Directions | Every line below is to be copied exactly, with the pictures left out.
------------------------------------------------------------
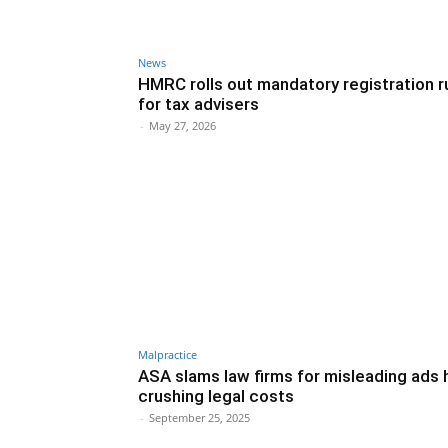
News
HMRC rolls out mandatory registration r
for tax advisers
-
May 27, 2026
Malpractice
ASA slams law firms for misleading ads 
crushing legal costs
-
September 25, 2025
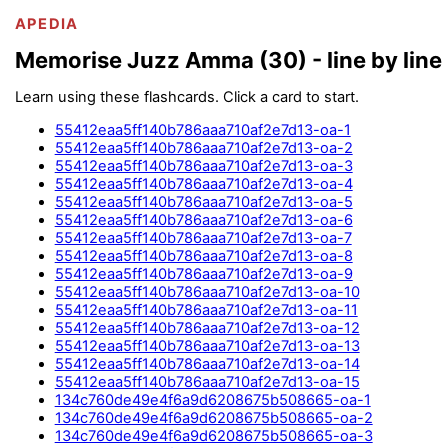
APEDIA
Memorise Juzz Amma (30) - line by line
Learn using these flashcards. Click a card to start.
55412eaa5ff140b786aaa710af2e7d13-oa-1
55412eaa5ff140b786aaa710af2e7d13-oa-2
55412eaa5ff140b786aaa710af2e7d13-oa-3
55412eaa5ff140b786aaa710af2e7d13-oa-4
55412eaa5ff140b786aaa710af2e7d13-oa-5
55412eaa5ff140b786aaa710af2e7d13-oa-6
55412eaa5ff140b786aaa710af2e7d13-oa-7
55412eaa5ff140b786aaa710af2e7d13-oa-8
55412eaa5ff140b786aaa710af2e7d13-oa-9
55412eaa5ff140b786aaa710af2e7d13-oa-10
55412eaa5ff140b786aaa710af2e7d13-oa-11
55412eaa5ff140b786aaa710af2e7d13-oa-12
55412eaa5ff140b786aaa710af2e7d13-oa-13
55412eaa5ff140b786aaa710af2e7d13-oa-14
55412eaa5ff140b786aaa710af2e7d13-oa-15
134c760de49e4f6a9d6208675b508665-oa-1
134c760de49e4f6a9d6208675b508665-oa-2
134c760de49e4f6a9d6208675b508665-oa-3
------------------------------------------------------------
Solution for this exercise |
News
HMRC rolls out mandatory registration r
for tax advisers
-
May 27, 2026
Malpractice
ASA slams law firms for misleading ads 
crushing legal costs
-
September 25, 2025
APEDIA
Memorise Juzz Amma (30) - line by line
Learn using these flashcards. Click a card to start.
55412eaa5ff140b786aaa710af2e7d13-oa-1
55412eaa5ff140b786aaa710af2e7d13-oa-2
55412eaa5ff140b786aaa710af2e7d13-oa-3
55412eaa5ff140b786aaa710af2e7d13-oa-4
55412eaa5ff140b786aaa710af2e7d13-oa-5
55412eaa5ff140b786aaa710af2e7d13-oa-6
55412eaa5ff140b786aaa710af2e7d13-oa-7
55412eaa5ff140b786aaa710af2e7d13-oa-8
55412eaa5ff140b786aaa710af2e7d13-oa-9
55412eaa5ff140b786aaa710af2e7d13-oa-10
55412eaa5ff140b786aaa710af2e7d13-oa-11
55412eaa5ff140b786aaa710af2e7d13-oa-12
55412eaa5ff140b786aaa710af2e7d13-oa-13
55412eaa5ff140b786aaa710af2e7d13-oa-14
55412eaa5ff140b786aaa710af2e7d13-oa-15
134c760de49e4f6a9d6208675b508665-oa-1
134c760de49e4f6a9d6208675b508665-oa-2
134c760de49e4f6a9d6208675b508665-oa-3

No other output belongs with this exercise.